For Trier, “The character of Julie is a spontaneous woman, searching for and believing that she can change her identity, and then suddenly she has to confront the limitations of time and self. There is no endless amount of possibilities in one lifetime, but I sympathize with her yearning.”

 

Trier is aware of the fact that his film will be perceived as existential, or even philosophical, but for him, it’s an intimate story that goes out of its way not to be pretentious: “Some of these questions may be existential, but they could apply to all individuals, women and men. This film deals with how relationships mirror our expectations of life. In our culture, we are brought up to expect love to be the place where we fulfill ourselves, and the same with our careers. But it does not always work this way.”

Trier also hopes his film will not be perceived as an ideological message story about women: “This film is a character piece about a particular woman named Julie. I certainly did not want to make a general statement about what it means to be a woman in our current times, that would be impossible. The fact of her being a woman eventually comes into play by itself, through truthful situations, humor, satire, and different things I myself have experienced, seen or imagined.”

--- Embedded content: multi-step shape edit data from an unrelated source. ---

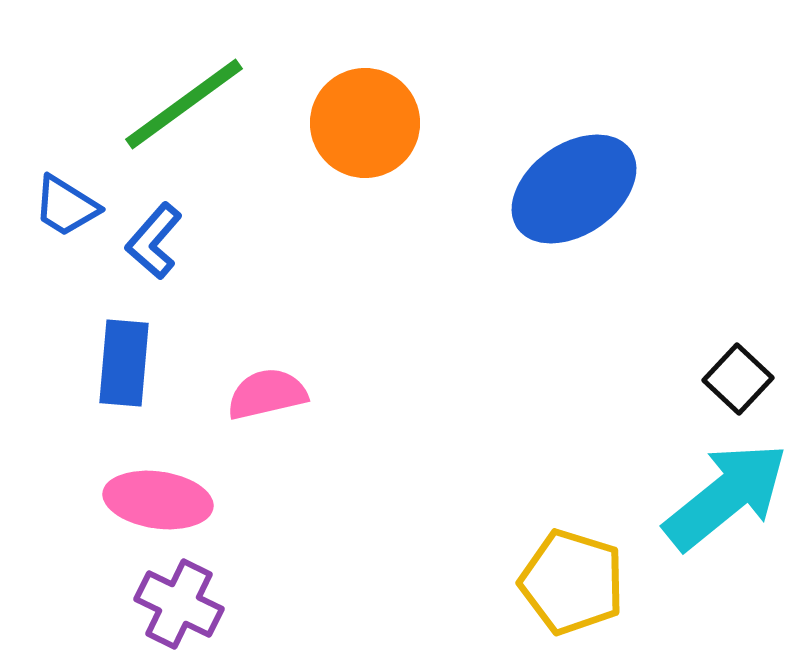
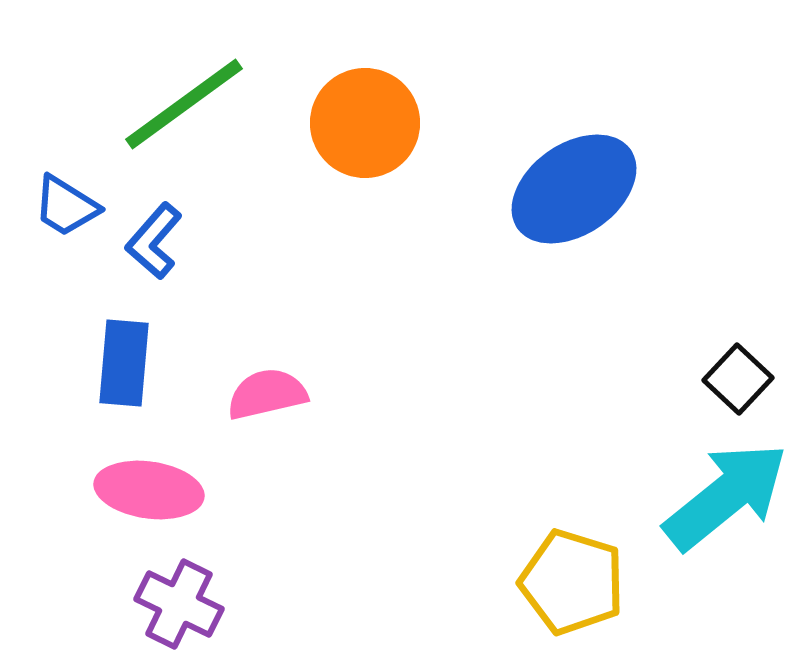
pink ellipse: moved 9 px left, 10 px up
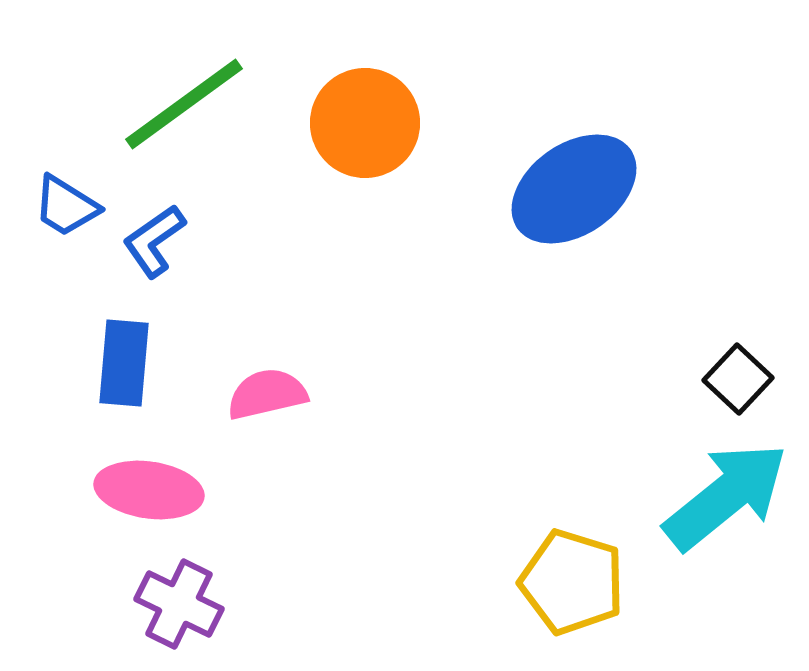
blue L-shape: rotated 14 degrees clockwise
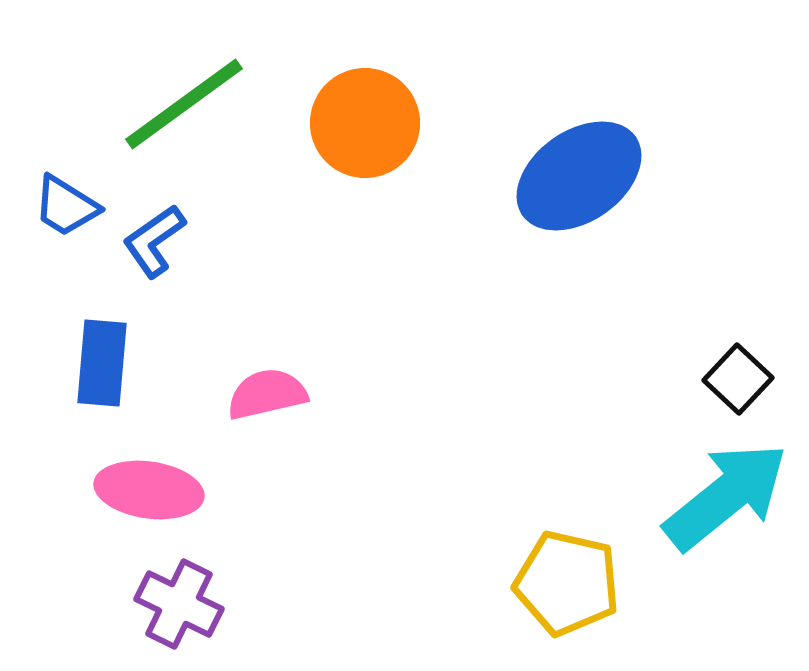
blue ellipse: moved 5 px right, 13 px up
blue rectangle: moved 22 px left
yellow pentagon: moved 5 px left, 1 px down; rotated 4 degrees counterclockwise
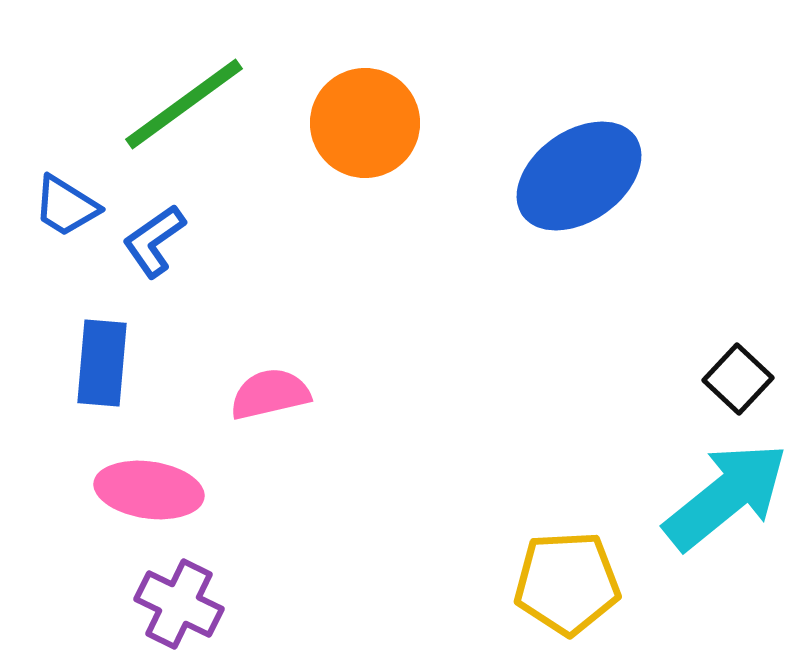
pink semicircle: moved 3 px right
yellow pentagon: rotated 16 degrees counterclockwise
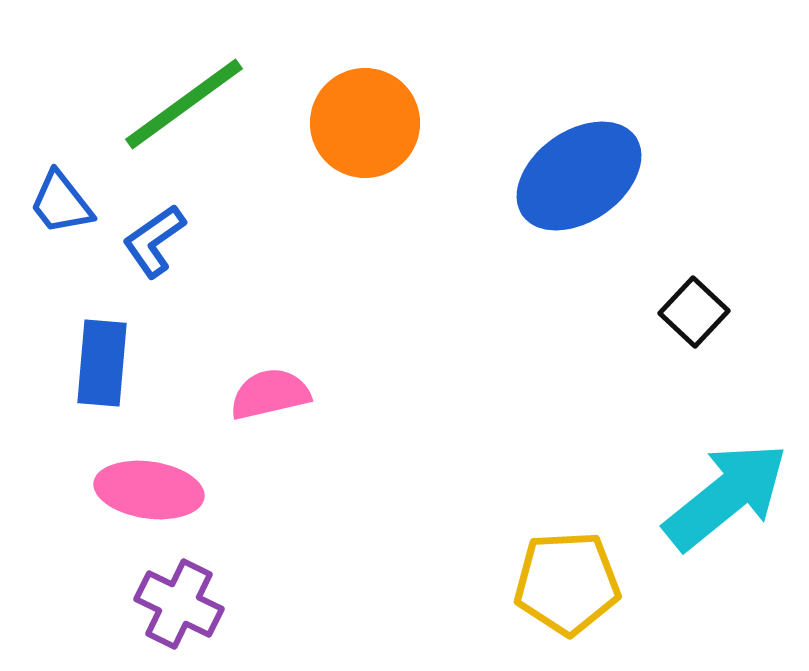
blue trapezoid: moved 5 px left, 3 px up; rotated 20 degrees clockwise
black square: moved 44 px left, 67 px up
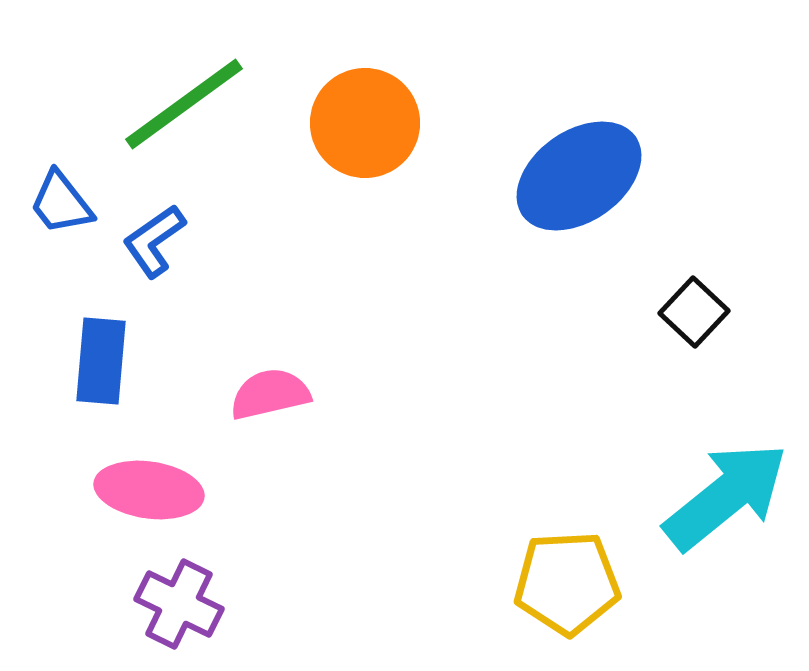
blue rectangle: moved 1 px left, 2 px up
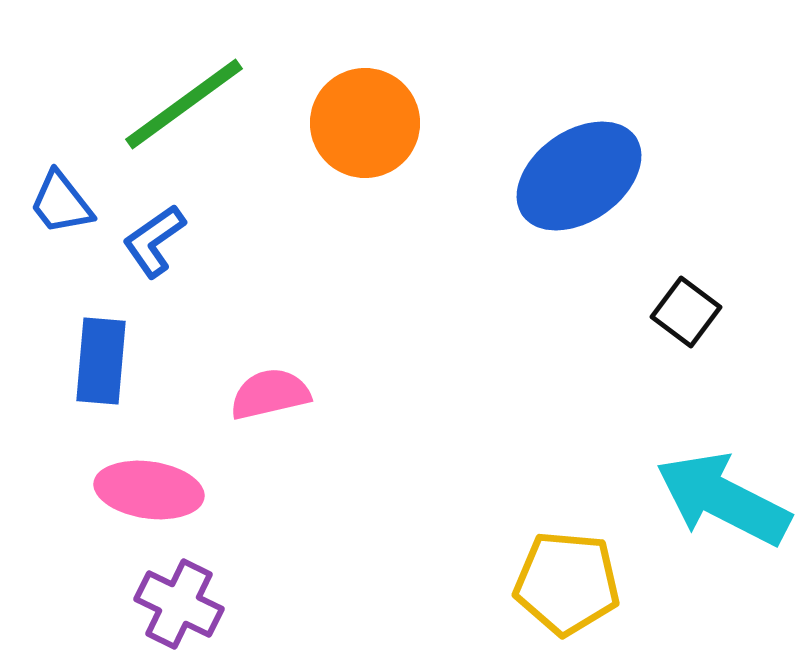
black square: moved 8 px left; rotated 6 degrees counterclockwise
cyan arrow: moved 3 px left, 3 px down; rotated 114 degrees counterclockwise
yellow pentagon: rotated 8 degrees clockwise
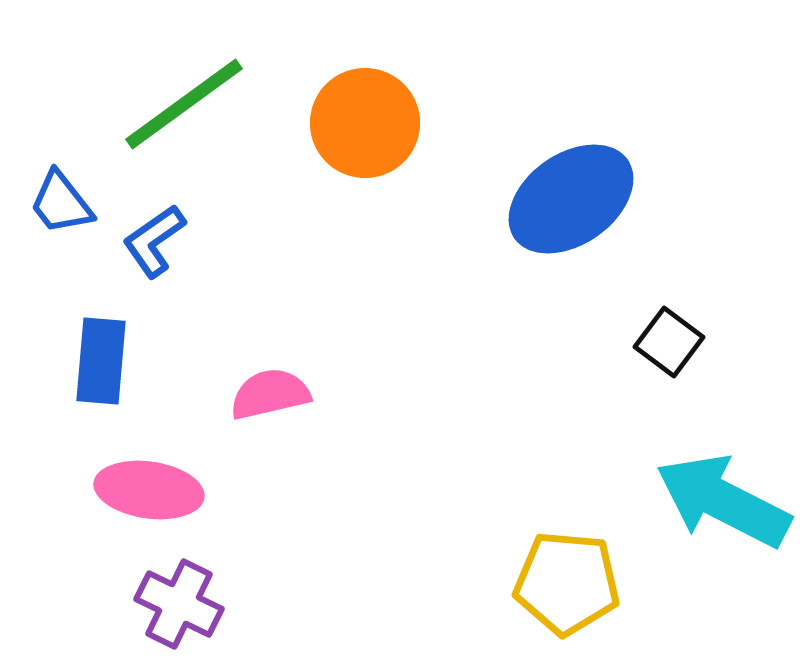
blue ellipse: moved 8 px left, 23 px down
black square: moved 17 px left, 30 px down
cyan arrow: moved 2 px down
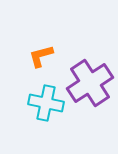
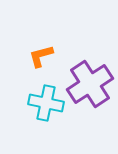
purple cross: moved 1 px down
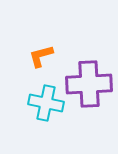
purple cross: moved 1 px left; rotated 30 degrees clockwise
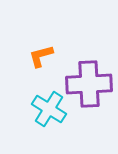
cyan cross: moved 3 px right, 6 px down; rotated 20 degrees clockwise
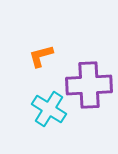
purple cross: moved 1 px down
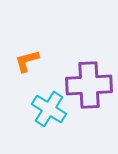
orange L-shape: moved 14 px left, 5 px down
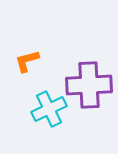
cyan cross: rotated 32 degrees clockwise
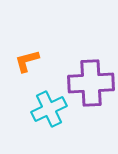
purple cross: moved 2 px right, 2 px up
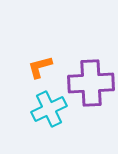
orange L-shape: moved 13 px right, 6 px down
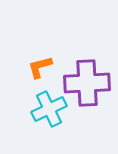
purple cross: moved 4 px left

He acknowledges that “I don’t have much control when I write, my co-writer and I try to find interesting ideas and we try to explore them truthfully. The great thing about art is that it doesn’t have to be a rational analysis or a sociological study. It can hopefully be a true and authentic story about one person, and out of that, there may be something bigger to think and about by other women.”

So what explains the film’s title, which for some has negative connotation? Says Trier: “Making a film about love and calling it The Worst Person in the World obviously has an ironic edge. Confronted with intimacy and relationships, Julie feels like she is a failure, like she is ‘the worst person in the world,’ and as it turns out, some of the other characters also experience this feeling of personal failure.”

But ultimately, Trier sees his film as a realistic and hopeful portrait of one woman’s yearnings, and how various social forces later shape those initial dreams.